Alternative Data Models and ROOT - Interfacing to a Database Data Model

Vicky White, Herb Greenlee, Jim Kowalkowski, Marjorie Shapiro
September 24, 1998

Report on preliminary investigations of how the ROOT data model maps onto persistent storage in a relational database

Goals of the Investigation and Areas of Concern

Transparent storage/retrieval - Database just another 'file format'

One goal for interfacing a database data model to ROOT is to provide an easy, and largely transparent, way for persistent storage of data objects to be done using relational database tables. This is a goal of the D0 object persistency mechanism.

It is not at all clear that there is a hard REQUIREMENT to provide this type of interface for ROOT.

Whether it would be needed or not depends on just how much and what type of analysis we intend to do with ROOT. For example, do we need Calibration and Geometry Data in order to carry out some ROOT analyses?
How likely is it that parts of the Event Data could be profitably stored in a relational database, in order to provide sophisticated query and reporting facilities not supported in other persistent file formats?

However, if the data models for D0OM and ROOT are merged, as discussed in the other Data Model report, then it would be unnatural to provide mechanisms for reading C++ objects from a database using the D0OM package, but not to provide that functionality somehow through ROOT.

Mapping data between C++ objects and rows in database tables

Everyone seems to agree that the mapping of data between C++ objects and their representation as rows in database tables is not a trivial issue and that it requires more information than is present within a C++ header files (ie. described by the ROOT data model).

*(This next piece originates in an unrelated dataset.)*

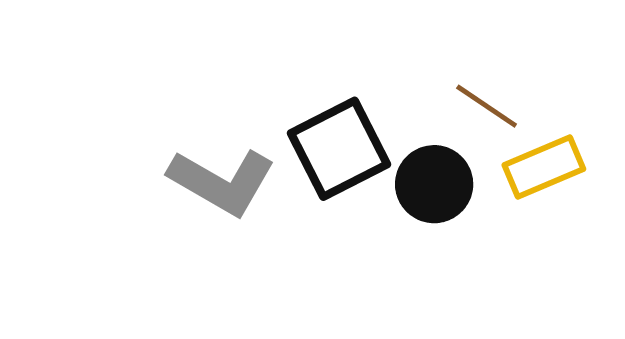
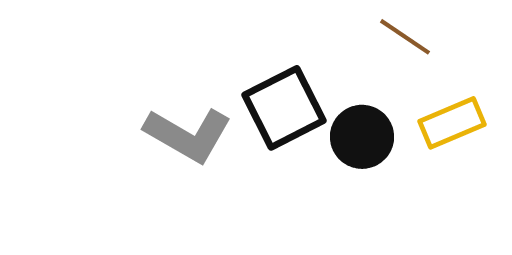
brown line: (487, 106) -> (405, 37), moved

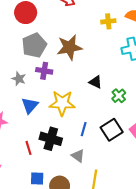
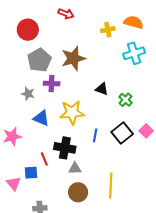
blue triangle: (30, 105) -> (41, 118), turned -42
gray triangle: (78, 156) -> (75, 168), moved, turned -32
blue square: (37, 179) -> (31, 173), moved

Herb Greenlee has managed to make a mapping between in memory C++ objects and rows in database tables by driving the structure of the database, in a fixed mapping, from the structure of the C++ class. He also makes other simplifying assumptions which eliminate ambiguities about how objects are to be uniquely identified and how base classes and inherited classes are to be interpreted. Although such a mapping is therefore possible, there are numerous drawbacks to this approach and, in reality, the database ‘data model’ is normally driven not from the C++ class description, but from practical database design, access and
performance considerations.

Other major differences between a complex/composite object in memory and its representation in a database relate to
    a)Whether inheritance is understood in the database representation, or whether only final ‘leaf’ classes are known and can be read/written or queried? Example:   Base Class Particle, Derived classes Electron, Muon.   2 tables in the database for all Particles? Could I instantiate a Particle instance?   To support inheritance fully in a database involves much complexity and some clear rules. Fully supporting inheritance is almost certainly not desirable.
    b) Database objects must have unique persistent Identifiers, enabling relationships between them to exist persistently. The generation of unique keys or Ids is normally the purview of the database, and MUST be in cases where the data members themselves cannot be combined to form a unique key. That unique ID is not known until a database write transaction has completed. Correctly referencing unique persistent IDs when writing out complex trees of objects is not a simple streaming model of writing data.
    c) The behavior desired when writing out a complex tree-structured object of class A (A1) which references an instance of an object of class B (B1) must be specified.   How is the distinction made between a reference (or relationship) to an already existing persistent object B1, versus a reference to another instance of the object of class B, contained in, or a part of, the initial object A1. What syntax in the ROOT data model allows that distinction to be made?   Without a distinction between the relationships of ‘refers to’ and ‘contains a ’ in the syntax of your data model you cannot decide how to write out data. A C++ pointer or smart pointer is normally considered to be ‘contains a ’ when dealing with Event data. When dealing with non-event data, or references to non-event data within an event (if this should be allowed), these issues become important and need clarification.
    d) Containers which contain references (or keys) to persistent objects are different from Containers which contain the actual persistent objects. Containers which contain neither the data members themselves, nor pointers to them, (in a C++ data model sense), but which when instantiated must be filled with data members from a database are yet another concept.   This latter type of container is the most natural approach for data which is stored in a database. No ROOT (or D0OM) data model syntax exists to describe a Container which 'builds itself' upon instantiation, although in the case of D0OM we have discussed dealing with this case via specialized types of smart pointers, or possibly specialized types of containers.
    e) When you write an object to a database and find that there is already an object with that unique ID (assuming you know how to give it a unique ID) what do you want to happen - error? or update and overwrite the pre-existing object? No ROOT (or D0OM) data model syntax exists to map an object onto a unique persistent ID, or to describe whether a write is a 'write-new', or an 'update existing'.
    f) When you write objects to a database in a multi-user environment, issues of locking of database rows and/or tables must be handled to assure integrity of the database. Additionally there are user/password and connection issues to a database, which govern access rights, which must be handled somewhere in the i/o interface.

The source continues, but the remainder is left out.